# inductor impedance - why no minus sign?

Discussion in 'Electronic Basics' started by Sean McIlroy, May 21, 2007.

1. ### Sean McIlroyGuest

hola

if an inductor has inductance L then the voltage V across it and the
current I through it satisfy

V = (-1) * L * dI/dt

and yet its impedance to a sinusoidal voltage with angular frequency w
is NOT the expected

(-1) * L * j * w

but rather

(+1) * L * j * w

how come? or rather: what am i missing THIS time?

peace
stm

3. ### John LarkinGuest

No. If the current is measured flowing into the inductor, as for a
resistor, there's no -1 term.
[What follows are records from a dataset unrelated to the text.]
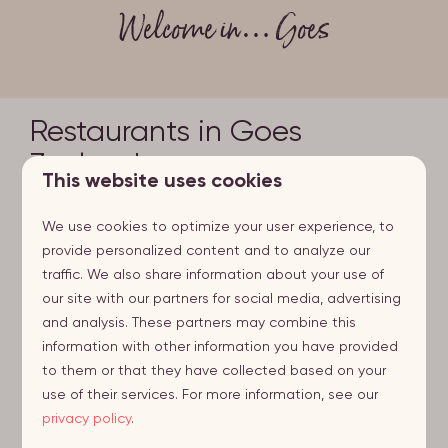
Welcome in… Goes
Restaurants in Goes
Zeeland
This website uses cookies
Delicious dining on charming terraces: Goes offers
We use cookies to optimize your user experience, to
plenty of choice when it comes to a sumptuous
provide personalized content and to analyze our
dinner or lunch. We mentioned this place earlier: Slot
traffic. We also share information about your use of
Oostende is a difficult place to forget. In this old
our site with our partners for social media, advertising
castle, you can enjoy seasonal cuisine and delicious
and analysis. These partners may combine this
specialty beers. If you prefer a modern touch, 32
information with other information you have provided
Eten | Drinken is your go-to place. 32 Eten | Drinken
to them or that they have collected based on your
serves a variety of trendy dishes and excellent drinks.
use of their services. For more information, see our
Sit yourself down on the terrace for some people
privacy policy
.
watching on the Grote Markt (the market square).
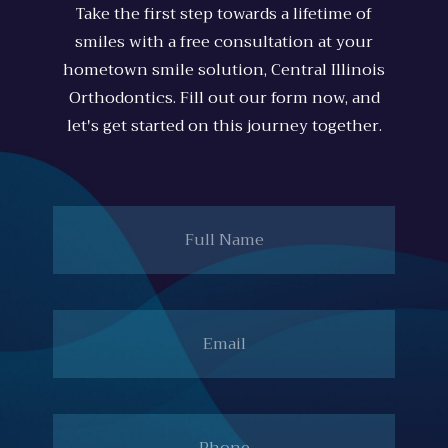
Take the first step towards a lifetime of
smiles with a free consultation at your
hometown smile solution, Central Illinois
Orthodontics. Fill out our form now, and
let's get started on this journey together.
Full
Name
Email
Phone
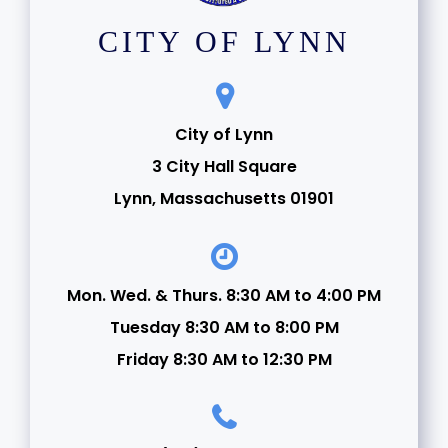
CITY OF LYNN
City of Lynn
3 City Hall Square
Lynn, Massachusetts 01901
Mon. Wed. & Thurs. 8:30 AM to 4:00 PM
Tuesday 8:30 AM to 8:00 PM
Friday 8:30 AM to 12:30 PM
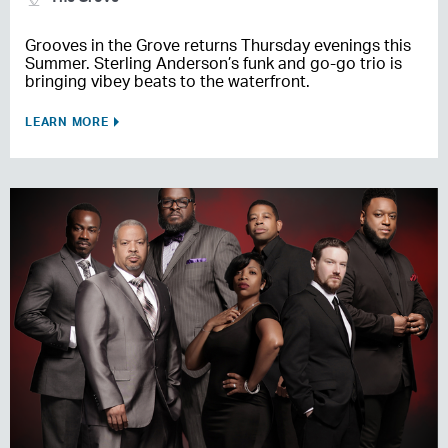
Grooves in the Grove returns Thursday evenings this
Summer. Sterling Anderson’s funk and go-go trio is
bringing vibey beats to the waterfront.
LEARN MORE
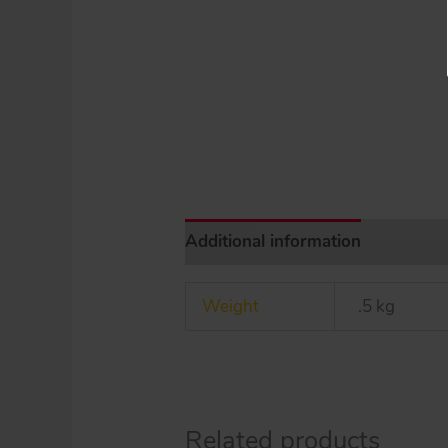
Additional information
Weight
.5 kg
Related products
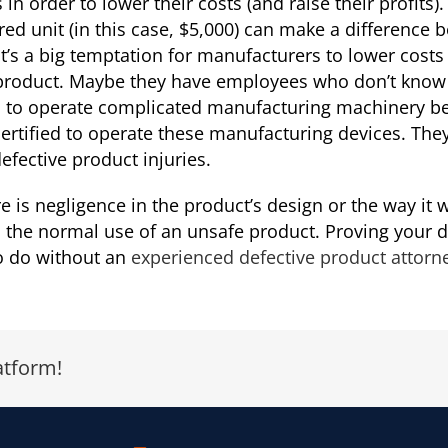
n order to lower their costs (and raise their profits).
d unit (in this case, $5,000) can make a difference be
It’s a big temptation for manufacturers to lower costs
product. Maybe they have employees who don’t know t
d to operate complicated manufacturing machinery b
rtified to operate these manufacturing devices. They
fective product injuries.
e is negligence in the product’s design or the way it
from the normal use of an unsafe product. Proving your
 to do without an
experienced defective product attorn
atform!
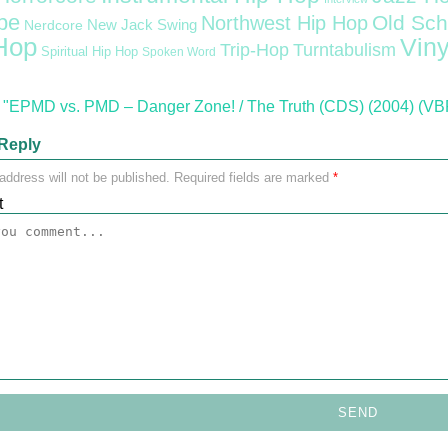
pe
Old Sch
Northwest Hip Hop
Nerdcore
New Jack Swing
Hop
Viny
Trip-Hop
Turntabulism
Spiritual Hip Hop
Spoken Word
"EPMD vs. PMD – Danger Zone! / The Truth (CDS) (2004) (VB
Reply
address will not be published.
Required fields are marked
*
t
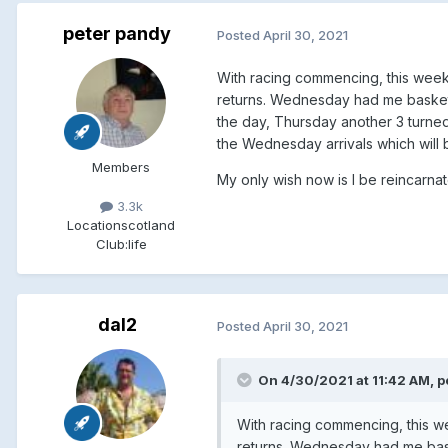
peter pandy
Posted
April 30, 2021
With racing commencing, this week 
returns. Wednesday had me basket t
the day, Thursday another 3 turned
the Wednesday arrivals which will 
Members
My only wish now is I be reincarn
3.3k
Location
scotland
Club:
life
dal2
Posted
April 30, 2021
On 4/30/2021 at 11:42 AM, p
With racing commencing, this we
returns. Wednesday had me baske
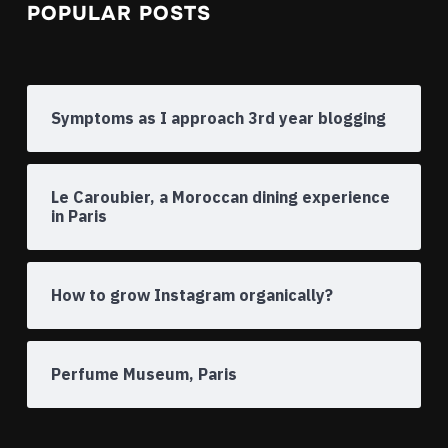
POPULAR POSTS
Symptoms as I approach 3rd year blogging
Le Caroubier, a Moroccan dining experience
in Paris
How to grow Instagram organically?
Perfume Museum, Paris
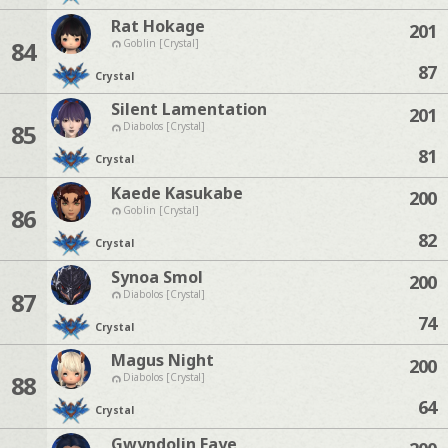
Rat Hokage
201
84
Goblin [Crystal]
87
Crystal
Silent Lamentation
201
85
Diabolos [Crystal]
81
Crystal
Kaede Kasukabe
200
86
Goblin [Crystal]
82
Crystal
Synoa Smol
200
87
Diabolos [Crystal]
74
Crystal
Magus Night
200
88
Diabolos [Crystal]
64
Crystal
Gwyndolin Faye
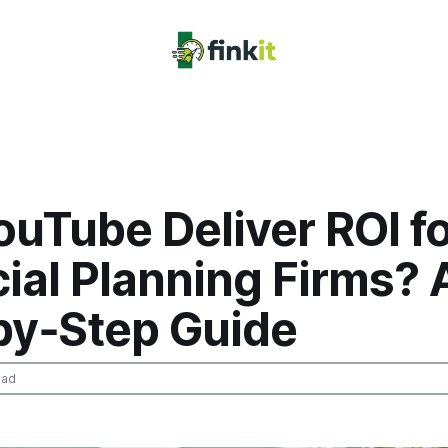
uTube Deliver ROI f
ial Planning Firms? 
by‑Step Guide
ead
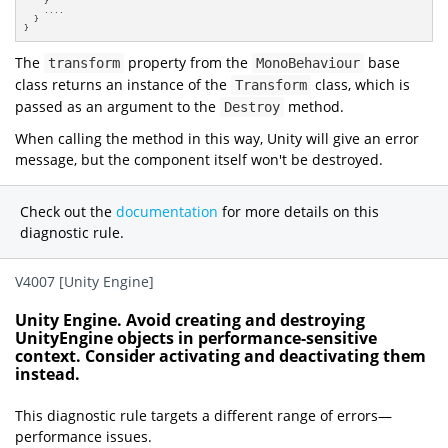
    }

    ....

  }

}
The
property from the
base
transform
MonoBehaviour
class returns an instance of the
class, which is
Transform
passed as an argument to the
method.
Destroy
When calling the method in this way, Unity will give an error
message, but the component itself won't be destroyed.
Check out the
documentation
for more details on this
diagnostic rule.
V4007 [Unity Engine]
Unity Engine. Avoid creating and destroying
UnityEngine objects in performance-sensitive
context. Consider activating and deactivating them
instead.
This diagnostic rule targets a different range of errors—
performance issues.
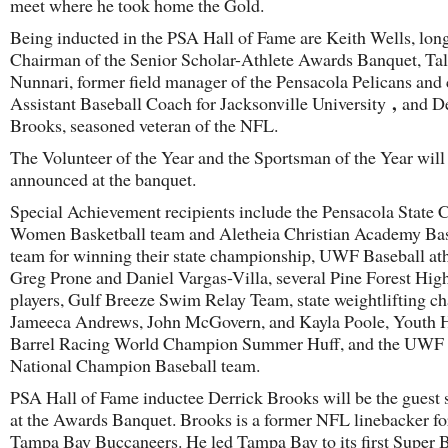
meet where he took home the Gold.
Being inducted in the PSA Hall of Fame are Keith Wells, lon
Chairman of the Senior Scholar-Athlete Awards Banquet, T
Nunnari, former field manager of the Pensacola Pelicans and 
,
Assistant Baseball Coach for Jacksonville University
and De
Brooks, seasoned veteran of the NFL.
The Volunteer of the Year and the Sportsman of the Year will
announced at the banquet.
Special Achievement recipients include the Pensacola State 
Women Basketball team and Aletheia Christian Academy Bas
team for winning their state championship, UWF Baseball ath
Greg Prone and Daniel Vargas-Villa, several Pine Forest High
players, Gulf Breeze Swim Relay Team, state weightlifting 
Jameeca Andrews, John McGovern, and Kayla Poole, Youth 
Barrel Racing World Champion Summer Huff, and the UWF D
National Champion Baseball team.
PSA Hall of Fame inductee Derrick Brooks will be the guest 
at the Awards Banquet. Brooks is a former NFL linebacker fo
Tampa Bay Buccaneers. He led Tampa Bay to its first Super 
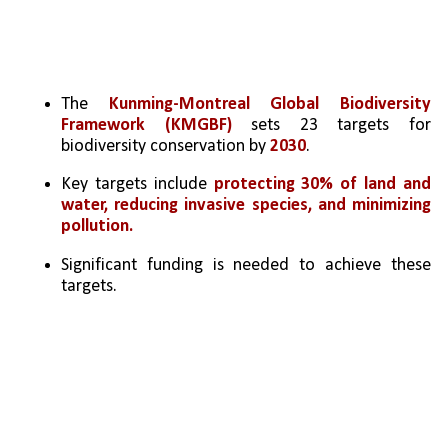
The 
Kunming-Montreal Global Biodiversity 
Framework (KMGBF)
 sets 23 targets for 
biodiversity conservation by 
2030
.
Key targets include 
protecting 30% of land and 
water, reducing invasive species, and minimizing 
pollution.
Significant funding is needed to achieve these 
targets.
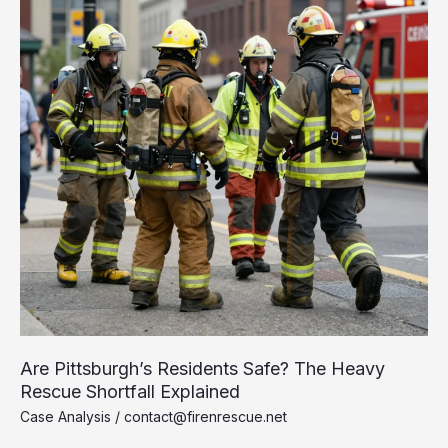
Are Pittsburgh’s Residents Safe? The Heavy
Rescue Shortfall Explained
Case Analysis
/
contact@firenrescue.net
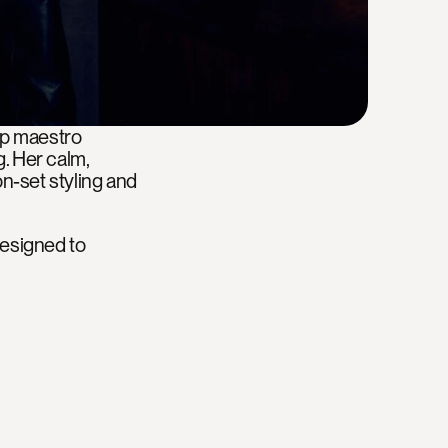
up maestro 
 Her calm, 
-set styling and 
designed to 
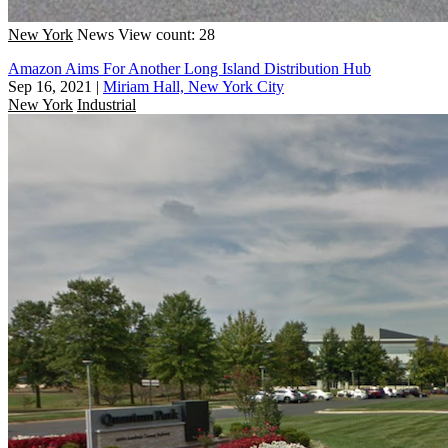
New York
News
View count: 28
Amazon Aims For Another Long Island Distribution Hub
Sep 16, 2021
|
Miriam Hall, New York City
New York
Industrial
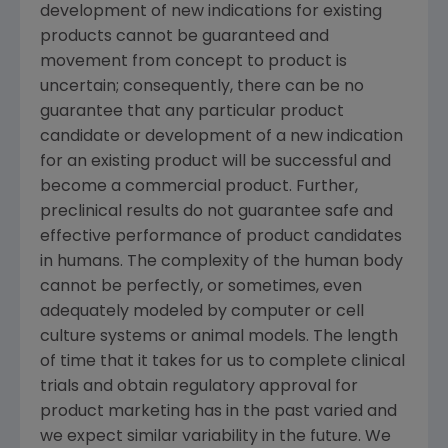
development of new indications for existing
products cannot be guaranteed and
movement from concept to product is
uncertain; consequently, there can be no
guarantee that any particular product
candidate or development of a new indication
for an existing product will be successful and
become a commercial product. Further,
preclinical results do not guarantee safe and
effective performance of product candidates
in humans. The complexity of the human body
cannot be perfectly, or sometimes, even
adequately modeled by computer or cell
culture systems or animal models. The length
of time that it takes for us to complete clinical
trials and obtain regulatory approval for
product marketing has in the past varied and
we expect similar variability in the future. We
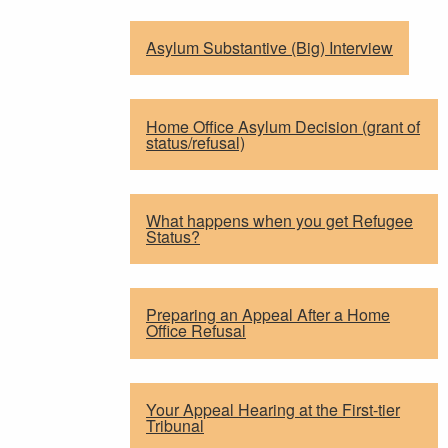
Asylum Substantive (Big) Interview
Home Office Asylum Decision (grant of
status/refusal)
What happens when you get Refugee
Status?
Preparing an Appeal After a Home
Office Refusal
Your Appeal Hearing at the First-tier
Tribunal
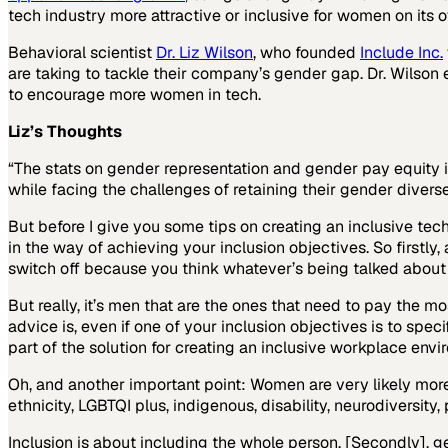
tech industry more attractive or inclusive for women on its 
Behavioral scientist
Dr. Liz Wilson
, who founded
Include Inc.
are taking to tackle their company’s gender gap. Dr. Wilson 
to encourage more women in tech.
Liz’s Thoughts
“The stats on gender representation and gender pay equity i
while facing the challenges of retaining their gender diverse 
But before I give you some tips on creating an inclusive tech
in the way of achieving your inclusion objectives. So firstly
switch off because you think whatever’s being talked about i
But really, it’s men that are the ones that need to pay the m
advice is, even if one of your inclusion objectives is to spe
part of the solution for creating an inclusive workplace envi
Oh, and another important point: Women are very likely more 
ethnicity, LGBTQI plus, indigenous, disability, neurodiversity
Inclusion is about including the whole person. [Secondly], 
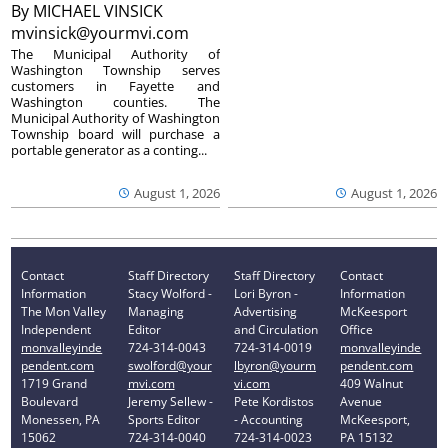
By
MICHAEL VINSICK
mvinsick@yourmvi.com
The Municipal Authority of
Washington Township serves
customers in Fayette and
Washington counties. The
Municipal Authority of Washington
Township board will purchase a
portable generator as a conting...
August 1, 2026
August 1, 2026
Contact
Staff Directory
Staff Directory
Contact
Information
Stacy Wolford -
Lori Byron -
Information
The Mon Valley
Managing
Advertising
McKeesport
Independent
Editor
and Circulation
Office
monvalleyinde
724-314-0043
724-314-0019
monvalleyinde
pendent.com
swolford@your
lbyron@yourm
pendent.com
1719 Grand
mvi.com
vi.com
409 Walnut
Boulevard
Jeremy Sellew -
Pete Kordistos
Avenue
Monessen, PA
Sports Editor
- Accounting
McKeesport,
15062
724-314-0040
724-314-0023
PA 15132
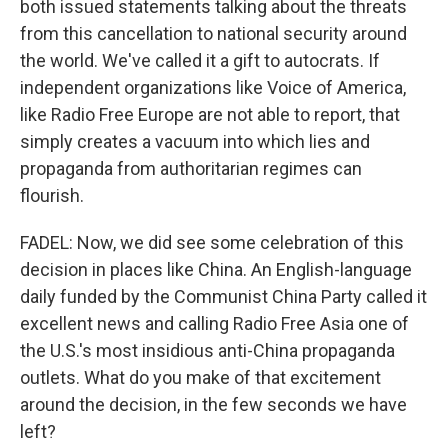
both issued statements talking about the threats
from this cancellation to national security around
the world. We've called it a gift to autocrats. If
independent organizations like Voice of America,
like Radio Free Europe are not able to report, that
simply creates a vacuum into which lies and
propaganda from authoritarian regimes can
flourish.
FADEL: Now, we did see some celebration of this
decision in places like China. An English-language
daily funded by the Communist China Party called it
excellent news and calling Radio Free Asia one of
the U.S.'s most insidious anti-China propaganda
outlets. What do you make of that excitement
around the decision, in the few seconds we have
left?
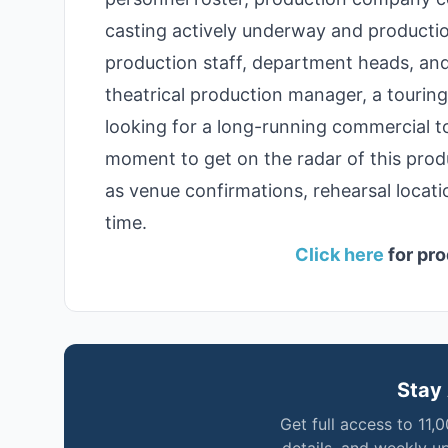
casting actively underway and production
production staff, department heads, and
theatrical production manager, a tourin
looking for a long-running commercial to
moment to get on the radar of this prod
as venue confirmations, rehearsal locat
time.
Click here
for pro
Stay 
Get full access to 11,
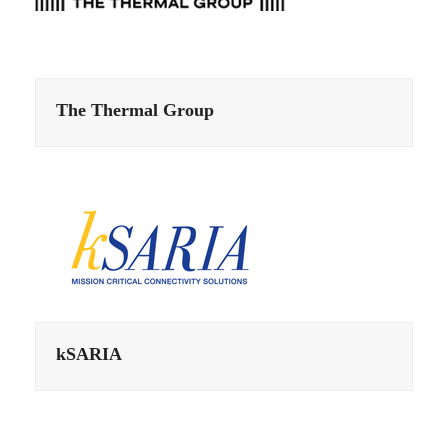
The Thermal Group
kSARIA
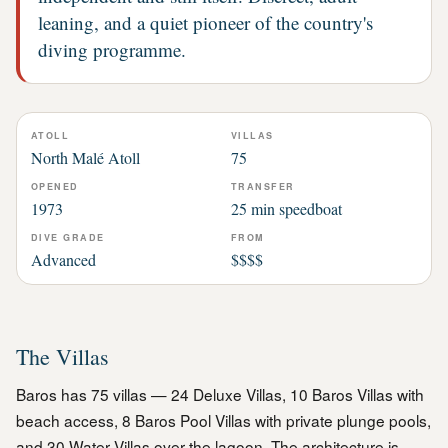
leaning, and a quiet pioneer of the country's
diving programme.
ATOLL
VILLAS
North Malé Atoll
75
OPENED
TRANSFER
1973
25 min speedboat
DIVE GRADE
FROM
Advanced
$$$$
The Villas
Baros has 75 villas — 24 Deluxe Villas, 10 Baros Villas with
beach access, 8 Baros Pool Villas with private plunge pools,
and 30 Water Villas over the lagoon. The architecture is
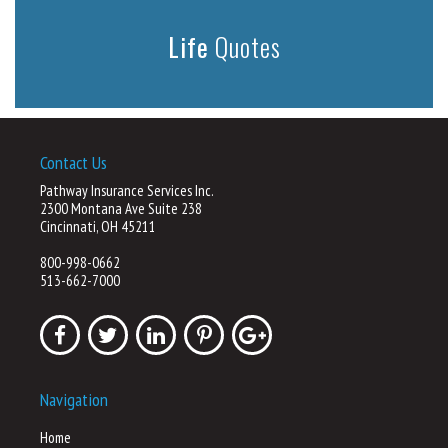
Life
Quotes
Contact Us
Pathway Insurance Services Inc.
2300 Montana Ave Suite 238
Cincinnati, OH 45211
800-998-0662
513-662-7000
Navigation
Home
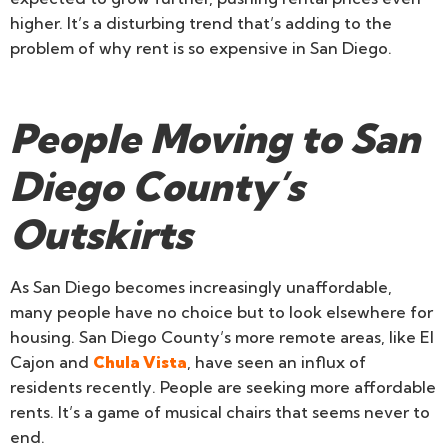
higher. It’s a disturbing trend that’s adding to the
problem of why rent is so expensive in San Diego.
People Moving to San
Diego County’s
Outskirts
As San Diego becomes increasingly unaffordable,
many people have no choice but to look elsewhere for
housing. San Diego County’s more remote areas, like El
Cajon and
Chula Vista
, have seen an influx of
residents recently. People are seeking more affordable
rents. It’s a game of musical chairs that seems never to
end.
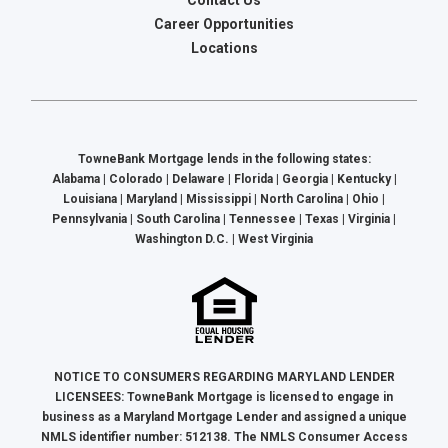
Contact Us
Career Opportunities
Locations
TowneBank Mortgage lends in the following states:
Alabama | Colorado | Delaware | Florida | Georgia | Kentucky |
Louisiana | Maryland | Mississippi | North Carolina | Ohio |
Pennsylvania | South Carolina | Tennessee | Texas | Virginia |
Washington D.C. | West Virginia
NOTICE TO CONSUMERS REGARDING MARYLAND LENDER
LICENSEES: TowneBank Mortgage is licensed to engage in
business as a Maryland Mortgage Lender and assigned a unique
NMLS identifier number: 512138. The NMLS Consumer Access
Increasing positive I produces a
positive V.

John

4. ### EeyoreGuest

The minus term applies to induction in a coil from a magnetic field does it not
?

Graham

5. ### Sean McIlroyGuest

ok, but how does that square with the verbal formulation that the
voltage is in the direction that "opposes" the change in current? if
it were a resistor instead of an inductor then a positive voltage drop
would be associated with a positive current flow, which seems to me to
"oppose" a DECREASE in current, not an increase.

peace
stm

6. ### Jon SlaughterGuest

Z = V/I and V = -L*dI/dt

if I = A*sin(w*t) then you can compute Z. If you use phasors then you'll
see... if you just plug in directly then its not easy but you can get the
value.

An easy way is to use complex numbers(well, this is essentially phasors),

I = A*sin(w*t) = A*Re(-j*e^(j*w*t))= A<-90

then

V = -L*dI/dt = -L*A*w*cos(w*t) = -L*A*w*Re(e^(j*w*t)) = L*A*w<180

Hence V/I = [L*A*w<180]/[A<-90] = wL<[180-90] = wL<[90] = jwL

Hopefully that makes sense. You can get it by just dividing the
quanity -L*A*w*cos(w*t) with A*sin(w*t) and then computing the magnitude and
phase:

Note that V/I is phasor division... You cannot do
A*sin(w*t)/[-L*A*w*cos(w*t)] because that is not what the impedance is(its
not defined as the instantaneous voltage divided by the instantanous current
but by phasor division).

7. ### John LarkinGuest

I can't deal with that verbal formulation. For a 2-terminal device,
with one end grounded, voltage is usually measured at the ungrounded
terminal and current is measured flowing into that terminal.

For a resistor, positive current makes positive voltage.

E = I * R

For a capacitor, positive current ramps up positive voltage.

E = integral(I/C)

For an inductor, increasing positive current causes the terminal to
have a positive voltage.

E = L di/dt

all positive. A negative sign would violate conservation of energy.

John

8. ### Guest

1) It's the induction voltage accross the coil, not quite the voltage
accross it unless R = 0
2) Is it V(t) = -L dI/dt ?
3) It depends on how you mark the (-) and (+) for V(t) on your
drawing. If you swap the (-) and (+) then the negative sign infront
of the L disapears
4) Why the current flows from (+) to (-) while electrons going the
other way?